Naturally, she’ll likely have the endorsement of Donald Trump, who first elevated her to the position after his 2016 election.

“Conservatives are united behind Ronna McDaniel. She’s done a tremendous job,” Trump said in a video message played at a GOP members meeting back in April. “It’s an honor to be associated with her.”

It’s very unlikely that anyone sane would challenge McDaniel while she has Trump’s backing, even though she has been an ineffective leader. She was partially tapped for the role in 2016 because of her fundraising ability, but each year party officials are less and less impressed with her numbers. She has been very dependent on a joint fundraising committee that the party set up with Trump, and a chunk of that money has gone to paying the former president’s legal bills.

The RNC apparently didn’t have much money to play with toward the end of this election cycle, leading to some poor strategic decisions. Activists felt the party sent less support staff to states with key toss-up races than to Midwestern red states where Republicans were all but guaranteed to win. This left the impression that the RNC was more interested in laying the groundwork for the 2024 presidential election than in winning the midterms. The RNC participated in very few mail campaigns and pushed a harebrained scheme in the last few weeks of the cycle to capture what they call “delinquent voters.”

A “delinquent voter” refers to someone who voted during a certain time frame in the 2020 election but had failed to vote by that time in 2022. For example, if someone who voted a month before election day in 2020 had not yet voted a week before the 2022 election, they would be considered “delinquent.” Sources tell me the RNC was insistent on targeting these voters to make sure they ended up casting a ballot.

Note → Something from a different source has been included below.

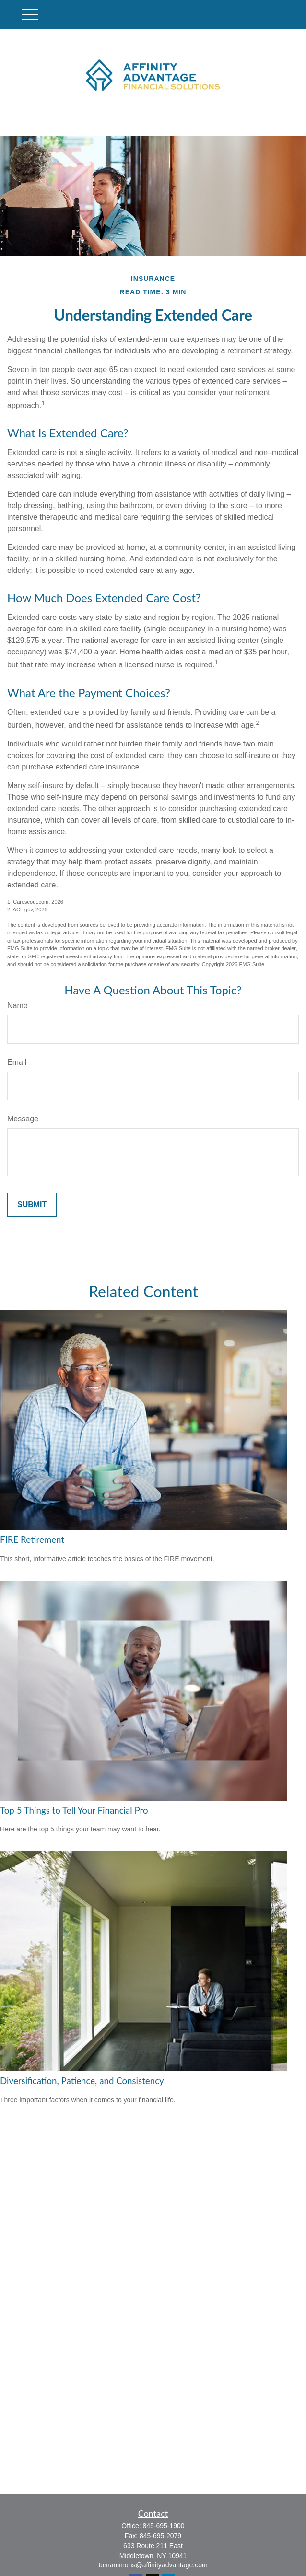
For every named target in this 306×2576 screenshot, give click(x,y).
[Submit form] (32, 1205)
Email (16, 1062)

There were several problems with this method, not least of which is that voters’ habits obviously have changed since the height of the pandemic. A huge chunk of people who voted early or by mail in 2020 because they were concerned about their health would have no qualms voting in-person in 2022. How much money was spent nudging people who were almost certainly going to vote anyway? Campaign officials told me they believed the RNC went this route because it was short on cash and needed to do something cheaper and easier than trying to convert undecideds and independents.

Conservative activists have lobbed all sorts of complaints about Trump since the disappointing midterm elections: his endorsements in toss-up races were not very helpful, he unnecessarily poked one of the party’s most popular leaders the day before the election, and his personal and legal controversies may have dragged the party down with independent voters. There are also equally valid reasons to back Trump: he was the father of the GOP’s working class realignment, he exposed untold corruption in America’s institutions, and he has a seemingly unmatched ability to excite the GOP base.

But these questions should be secondary right now to fixing the ineptitude that led to last Tuesday’s disappointing results. Regardless of who the nominee is in 2024, victory is improbable without a seriously reformed Republican Party.